Tuesday, December 15, 2020

California Today: Vaccines Come With a Dose of Caution in California

Tuesday: Health care workers in the state received vaccines on Monday. Also: Images of
Gov. Gavin Newsom applauded as Helen Cordova, an I.C.U. nurse, received the Pfizer-BioNTech coronavirus vaccine at Kaiser Permanente Los Angeles Medical Center on Monday.Jae Hong/Agence France-Presse — Getty Images

Good morning.

It was a little after 6 a.m. in California on Monday when the first shot began to reverberate across the country.

“I feel like healing is coming,” said Sandra Lindsay, the critical care nurse in Queens, N.Y., whom officials said was the first person in the country to be vaccinated against Covid-19 outside of trials. “I hope this marks the beginning of the end of a very painful time in our history.”
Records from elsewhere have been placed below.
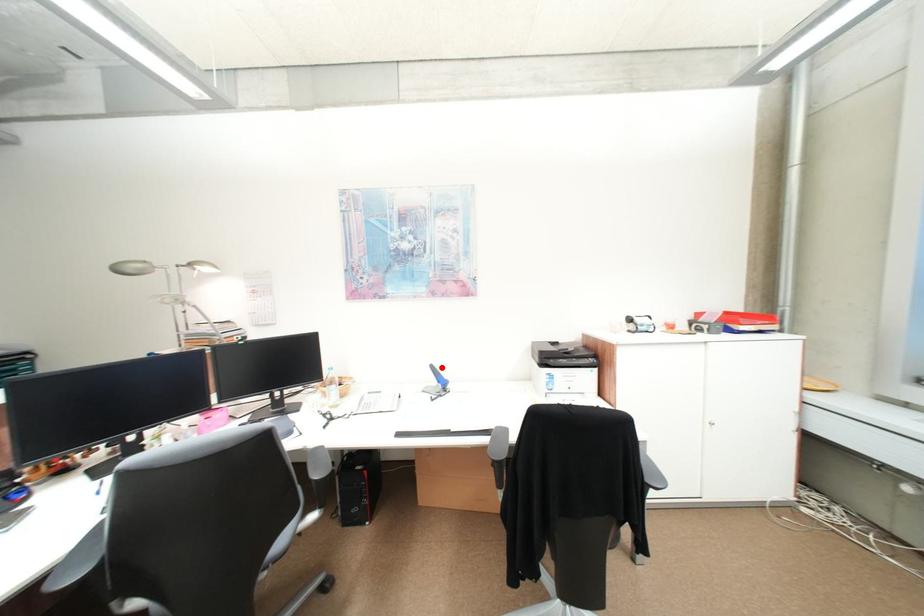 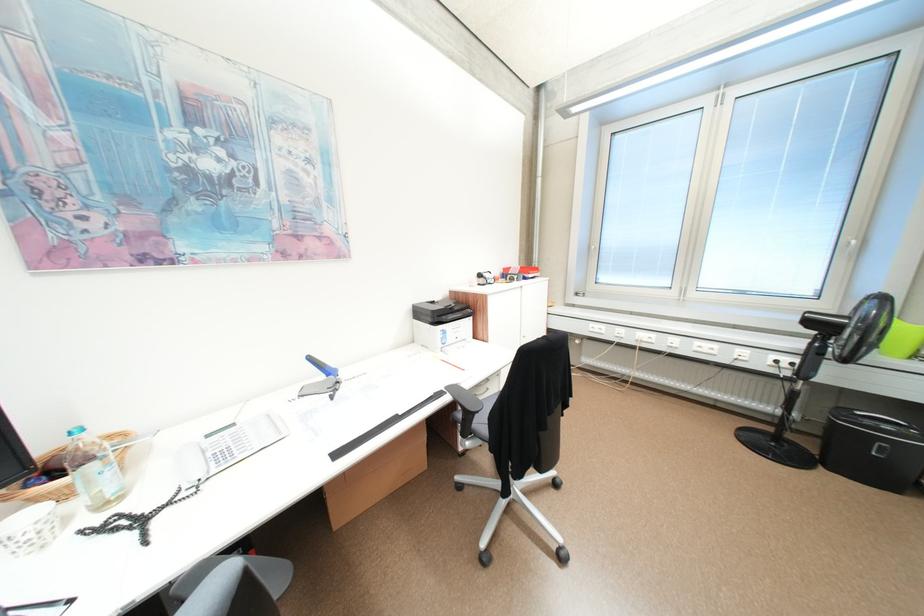 Locate, in the second image, the point that corresponds to the highlighted location in the first image.

(320, 359) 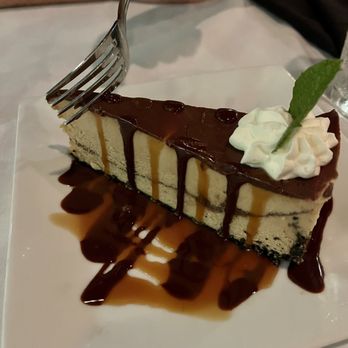 Locate an element on the screen. The image size is (348, 348). plate is located at coordinates coord(33,203), coord(264,87). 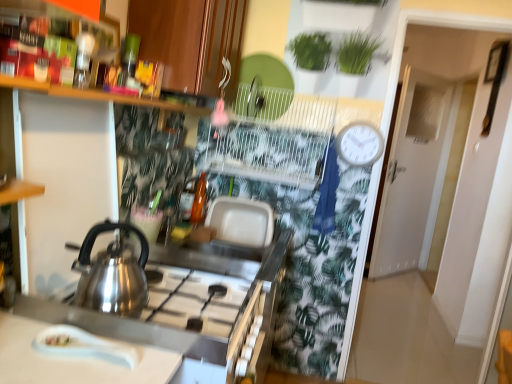 Question: Is white matte door at upper right wider or thinner than white plastic clock at upper right?

Choices:
 (A) thin
 (B) wide

Answer: (B)

Question: In the image, is white matte door at upper right on the left side or the right side of white plastic clock at upper right?

Choices:
 (A) right
 (B) left

Answer: (A)

Question: Estimate the real-world distances between objects in this image. Which object is farther from the translucent glass bottle at center, marked as the second bottle in a back-to-front arrangement?

Choices:
 (A) white glossy spoon at lower left
 (B) wooden cabinet at upper center
 (C) satin silver kettle at stove front
 (D) translucent glass bottle at center, the second bottle in the front-to-back sequence
 (E) wooden shelf at upper left

Answer: (A)

Question: Estimate the real-world distances between objects in this image. Which object is closer to the white plastic clock at upper right?

Choices:
 (A) wooden cabinet at upper center
 (B) translucent glass bottle at center, the 1th bottle in the front-to-back sequence
 (C) satin silver kettle at stove front
 (D) wooden shelf at upper left
 (E) white glossy spoon at lower left

Answer: (B)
Later in the day, Gov. Gavin Newsom and Los Angeles’s mayor, Eric Garcetti, looked on as health care workers at Kaiser Permanente Los Angeles Medical pushed up the sleeves of their scrubs to receive some of California’s first shots.

The governor and the mayor made small talk and posed for the cameras. Masked workers applauded as the shots were administered.

[Track coronavirus cases and hospitalizations with The Times’s map.]

An intensive care nurse, Helen Cordova, 32, was first up — both at the large hospital on Sunset Boulevard and in the state, according to the governor’s office.

“I’m feeling great,” she said, wearing a mask and blue scrubs in a short video posted on Twitter. “I’m excited, I’m hopeful.”

While the day was an undeniable turning point in the pandemic — the start of an enormous, high-stakes logistical undertaking involving FedEx trucks, ultracold storage and sensitive timing — California leaders on Monday tempered relief with pleas for vigilance.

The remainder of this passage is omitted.